6.Elle voudrait également savoir quelles sont les mesures envisagées par le Gouvernement thaïlandais pour donner effet à la Convention de La Haye sur les aspects civils de l’enlèvement international d’enfants, si le Gouvernement coopère avec les États voisins dans ce domaine, et s’il a prévu de conclure des arrangements ou de signer des accords bilatéraux ou multilatéraux avec ces pays, conformément à l’article 21 de la Convention.
7.Enfin, la délégation voudra bien donner des précisions sur la situation des enfants handicapés, notamment dans les zones reculées, et sur l’accès aux services de santé des enfants séropositifs issus de milieux défavorisés.
8.M. PARFITT demande si les institutions qui prennent en charge les enfants séparés de leurs parents font l’objet d’un contrôle de la part du Ministère de la santé, si les enfants disposent de voies de recours en cas de problème, et si des mesures sont prises pour faciliter la réunification des familles.
9.M. MUANGSOOK (Thaïlande) rappelle que son pays est le plus grand pays exportateur de riz au monde et que par conséquent il n’y a pas de problème de malnutrition en Thaïlande. Par ailleurs, dans le cadre de ses négociations commerciales avec les États-Unis, la Thaïlande s’efforce de parvenir à un compromis entre la protection par brevet des produits pharmaceutiques et l’accès des populations vulnérables aux médicaments. En ce qui concerne la question du traitement des réfugiés, M. Muangsook rappelle que la Thaïlande n’a pas ratifié la Convention de Genève de 1951 relative au statut des réfugiés, mais souligne que nombre de mesures ont été adoptées au fil des ans afin d’alléger les souffrances des réfugiés.
10.M. FILALI souhaiterait obtenir des informations plus détaillées sur la politique de la Thaïlande à l’égard des réfugiés, et en particulier des enfants, ainsi que sur les procédures mises en place pour éviter le refoulement.
11.M. MUNTARBHORN (Thaïlande) dit qu’en l’absence de loi sur le droit d’asile c’est la loi relative à l’immigration qui s’applique aux requérants. Ces derniers bénéficient aujourd’hui d’une protection accrue et sont notamment hébergés à titre provisoire dès leur arrivée dans le pays. Plusieurs commissions, mises en place dans les provinces situées aux frontières avec le Myanmar, sont chargées de se prononcer sur le statut des demandeurs d’asile originaires de ce pays. Il est à noter que les critères retenus par ces commissions pour accorder le statut de réfugié sont très proches de ceux qui figurent dans la Convention de Genève de 1951 relative au statut des réfugiés. En outre, en tant que membre du Comité exécutif du Haut‑Commissariat des Nations Unies pour les réfugiés, la Thaïlande adhère au principe de non‑refoulement et déploie d’importants efforts afin d’en assurer la mise en œuvre concrète.

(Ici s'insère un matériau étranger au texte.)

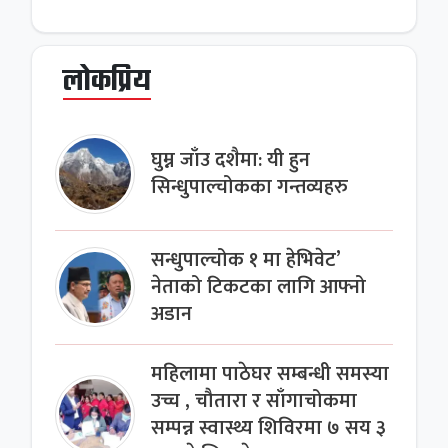
लोकप्रिय
घुम्न जाँउ दशैमा: यी हुन
सिन्धुपाल्चोकका गन्तव्यहरु
सन्धुपाल्चोक १ मा हेभिवेट’
नेताको टिकटका लागि आफ्नो
अडान
महिलामा पाठेघर सम्बन्धी समस्या
उच्च , चौतारा र साँगाचोकमा
सम्पन्न स्वास्थ्य शिविरमा ७ सय ३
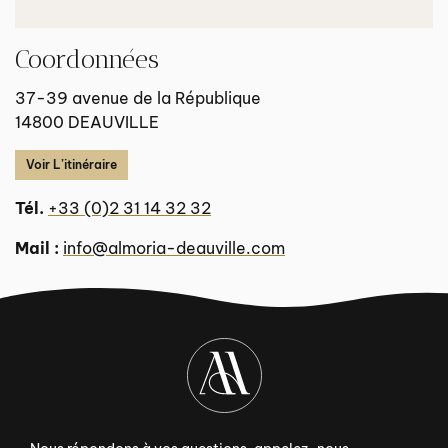
Coordonnées
37-39 avenue de la République
14800 DEAUVILLE
Voir L’itinéraire
Tél.
+33 (0)2 31 14 32 32
Mail :
info@almoria-deauville.com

12.La nouvelle politique en matière de droit d’asile adoptée en 2005 a notamment pour objectif l’enregistrement systématique de tous les enfants demandeurs d’asile. Les enfants réfugiés en Thaïlande peuvent désormais accéder non seulement à l’enseignement primaire mais également à l’enseignement secondaire.
13.Mme SMITH se félicite des importants progrès accomplis par la Thaïlande en ce qui concerne le traitement des réfugiés, soulignant toutefois que ces avancées bénéficient aux seuls demandeurs d’asile qui séjournent temporairement dans le pays et non à ceux qui souhaitent y établir leur résidence.

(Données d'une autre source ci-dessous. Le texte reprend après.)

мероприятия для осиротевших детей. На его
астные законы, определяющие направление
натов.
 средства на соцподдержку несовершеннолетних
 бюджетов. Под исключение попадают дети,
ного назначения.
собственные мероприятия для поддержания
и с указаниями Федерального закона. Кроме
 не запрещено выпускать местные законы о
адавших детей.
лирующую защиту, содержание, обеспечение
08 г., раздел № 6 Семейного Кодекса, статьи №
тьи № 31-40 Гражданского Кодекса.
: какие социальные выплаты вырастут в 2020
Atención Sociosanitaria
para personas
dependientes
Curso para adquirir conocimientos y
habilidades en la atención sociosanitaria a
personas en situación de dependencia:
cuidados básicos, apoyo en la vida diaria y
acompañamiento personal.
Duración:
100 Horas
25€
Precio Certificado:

14.M. MUNTARBHORN dit partager les préoccupations exprimées par Mme Smith. Il souligne qu’une série de mesures ont été adoptées afin d’améliorer les conditions de vie dans les camps de réfugiés, que les camps dans les zones frontalières sont dotés de comités de sécurité et qu’ils sont accessibles au personnel du Haut‑Commissariat des Nations Unies pour les réfugiés. En outre, des programmes visant à promouvoir le respect du droit à l’intérieur des camps de réfugiés sont mis en œuvre en partenariat avec des organisations non gouvernementales, et le Fonds des Nations Unies pour l’enfance mène des actions destinées à sensibiliser la population de ces camps aux droits des enfants.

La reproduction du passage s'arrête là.